Neural Machine Translation Model Using GRU with Hybrid Attention Mechanism for English to Kannada Language
Gunti SpandanDepartment of Computer Science and Engineering, GITAM School of Technology, GITAM University Bengaluru, Bengaluru, India. sgunti@gitam.edu0000-0001-6059-2835
Dr. Prasannavenkatesan TheerthagiriDepartment of Computer Science and Engineering, GITAM School of Technology, GITAM University Bengaluru, Bengaluru, India. vprasann@gitam.edu0000-0003-3420-598X
Neural machine translation is a machine translation system that uses artificial neural networks to identify nonlinear relationships between bilingual sentence pairs. The language English-Kannada pair has met with less attention in the field of Neural Machine Translation (NMT), mostly due to lack of parallel corpora and the complexity of Kannada's linguistic structure.
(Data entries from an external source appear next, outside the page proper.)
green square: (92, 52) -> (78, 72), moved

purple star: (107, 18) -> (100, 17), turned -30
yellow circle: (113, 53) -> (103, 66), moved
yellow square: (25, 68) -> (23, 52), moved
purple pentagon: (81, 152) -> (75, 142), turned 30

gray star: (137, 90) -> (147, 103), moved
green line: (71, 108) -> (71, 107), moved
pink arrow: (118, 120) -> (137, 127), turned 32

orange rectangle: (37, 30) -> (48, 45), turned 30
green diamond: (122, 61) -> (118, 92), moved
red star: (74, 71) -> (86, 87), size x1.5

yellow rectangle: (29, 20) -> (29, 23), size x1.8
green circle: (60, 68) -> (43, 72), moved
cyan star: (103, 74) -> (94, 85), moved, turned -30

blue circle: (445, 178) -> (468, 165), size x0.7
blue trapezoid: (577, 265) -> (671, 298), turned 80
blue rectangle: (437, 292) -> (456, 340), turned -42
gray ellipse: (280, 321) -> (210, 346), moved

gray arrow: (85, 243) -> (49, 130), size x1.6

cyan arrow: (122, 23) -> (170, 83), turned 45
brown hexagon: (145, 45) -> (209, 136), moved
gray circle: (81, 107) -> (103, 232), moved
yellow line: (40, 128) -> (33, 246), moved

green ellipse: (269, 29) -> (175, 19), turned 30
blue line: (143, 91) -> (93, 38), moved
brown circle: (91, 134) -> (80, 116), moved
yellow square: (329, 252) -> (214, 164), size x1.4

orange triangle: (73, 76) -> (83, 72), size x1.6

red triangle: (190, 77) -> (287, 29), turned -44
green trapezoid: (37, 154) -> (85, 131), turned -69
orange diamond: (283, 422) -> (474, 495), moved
This research proposes a novel NMT model based on Gated Recurrent Units (GRU) and a Hybrid attention mechanism designed specifically for Kannada's morphological complexity and compared with existing models. By adding language-specific preprocessing techniques and employing data augmentation tactics, our model outperforms previous LSTM, GRU and Bi-LSTM-based algorithms in terms of BLEU and METEOR scores. The proposed model with hybrid attention might be a useful substitute in low-resource settings because transformers and other large models require more resources. The comparative study indicates that the proposed methodology improves the translation by 10% increase in Bilingual Evaluation Understudy (BLEU) and accuracy of 80% and achieved a Rouge Score of 0.9.